Write out the data word for word and omit every picture.

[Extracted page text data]
__________________________________________________
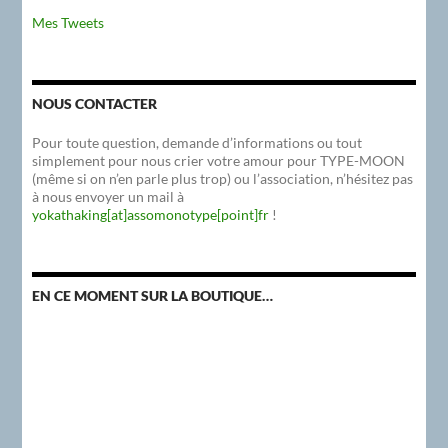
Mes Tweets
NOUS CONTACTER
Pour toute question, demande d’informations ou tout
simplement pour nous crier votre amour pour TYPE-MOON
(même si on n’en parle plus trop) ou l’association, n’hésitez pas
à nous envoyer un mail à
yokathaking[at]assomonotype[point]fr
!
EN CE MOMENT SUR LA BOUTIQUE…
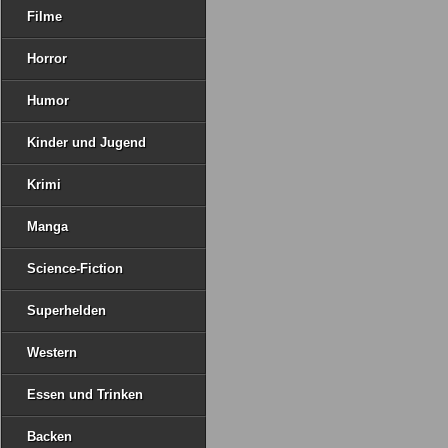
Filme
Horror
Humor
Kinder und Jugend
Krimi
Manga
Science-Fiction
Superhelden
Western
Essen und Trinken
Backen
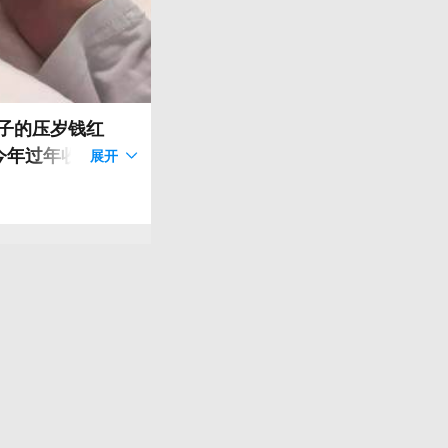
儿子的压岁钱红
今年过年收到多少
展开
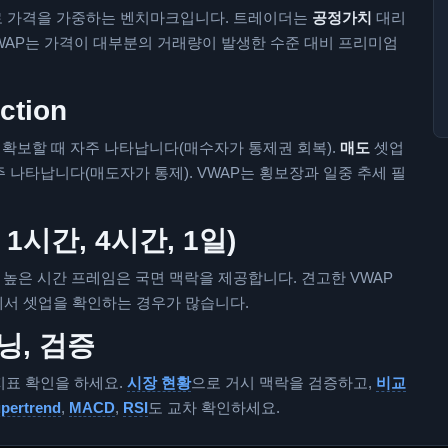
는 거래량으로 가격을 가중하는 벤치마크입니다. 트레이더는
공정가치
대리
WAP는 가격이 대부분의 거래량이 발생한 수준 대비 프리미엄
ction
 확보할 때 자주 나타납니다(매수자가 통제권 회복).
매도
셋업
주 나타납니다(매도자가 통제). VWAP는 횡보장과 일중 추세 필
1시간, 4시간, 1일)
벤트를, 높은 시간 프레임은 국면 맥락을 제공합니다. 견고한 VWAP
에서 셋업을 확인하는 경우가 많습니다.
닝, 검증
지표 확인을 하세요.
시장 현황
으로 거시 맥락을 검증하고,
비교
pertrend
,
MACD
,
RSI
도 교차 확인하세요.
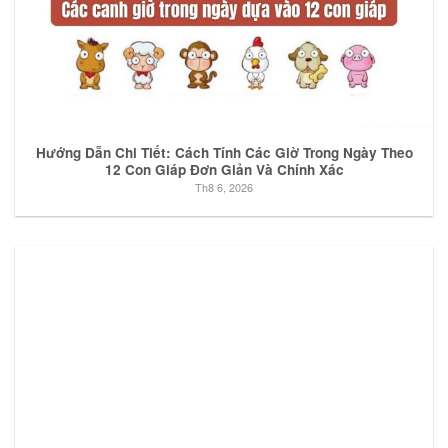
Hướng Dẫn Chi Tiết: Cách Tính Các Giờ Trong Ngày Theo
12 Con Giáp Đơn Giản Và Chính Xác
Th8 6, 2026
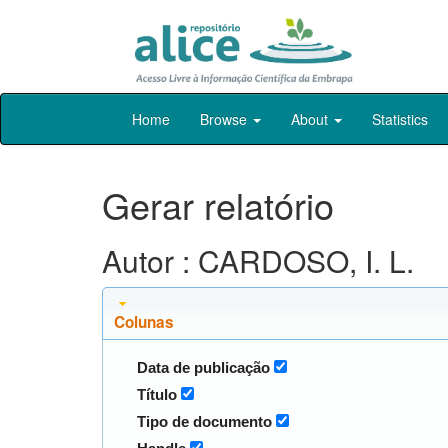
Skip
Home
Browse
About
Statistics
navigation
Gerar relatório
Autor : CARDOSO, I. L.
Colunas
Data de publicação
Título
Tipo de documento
__________________________________________________
Answer to this problem =
Mes Tweets
NOUS CONTACTER
Pour toute question, demande d’informations ou tout
simplement pour nous crier votre amour pour TYPE-MOON
(même si on n’en parle plus trop) ou l’association, n’hésitez pas
à nous envoyer un mail à
yokathaking[at]assomonotype[point]fr
!
EN CE MOMENT SUR LA BOUTIQUE…
Filme
Horror
Humor
Kinder und Jugend
Krimi
Manga
Science-Fiction
Superhelden
Western
Essen und Trinken
Backen
儿子的压岁钱红
今年过年收到多少
展开
는 거래량으로 가격을 가중하는 벤치마크입니다. 트레이더는
공정가치
대리
WAP는 가격이 대부분의 거래량이 발생한 수준 대비 프리미엄
ction
 확보할 때 자주 나타납니다(매수자가 통제권 회복).
매도
셋업
주 나타납니다(매도자가 통제). VWAP는 횡보장과 일중 추세 필
1시간, 4시간, 1일)
벤트를, 높은 시간 프레임은 국면 맥락을 제공합니다. 견고한 VWAP
에서 셋업을 확인하는 경우가 많습니다.
닝, 검증
지표 확인을 하세요.
시장 현황
으로 거시 맥락을 검증하고,
비교
pertrend
,
MACD
,
RSI
도 교차 확인하세요.
Hướng Dẫn Chi Tiết: Cách Tính Các Giờ Trong Ngày Theo
12 Con Giáp Đơn Giản Và Chính Xác
Th8 6, 2026
Skip
Home
Browse
About
Statistics
navigation
Gerar relatório
Autor : CARDOSO, I. L.
Colunas
Data de publicação
Título
Tipo de documento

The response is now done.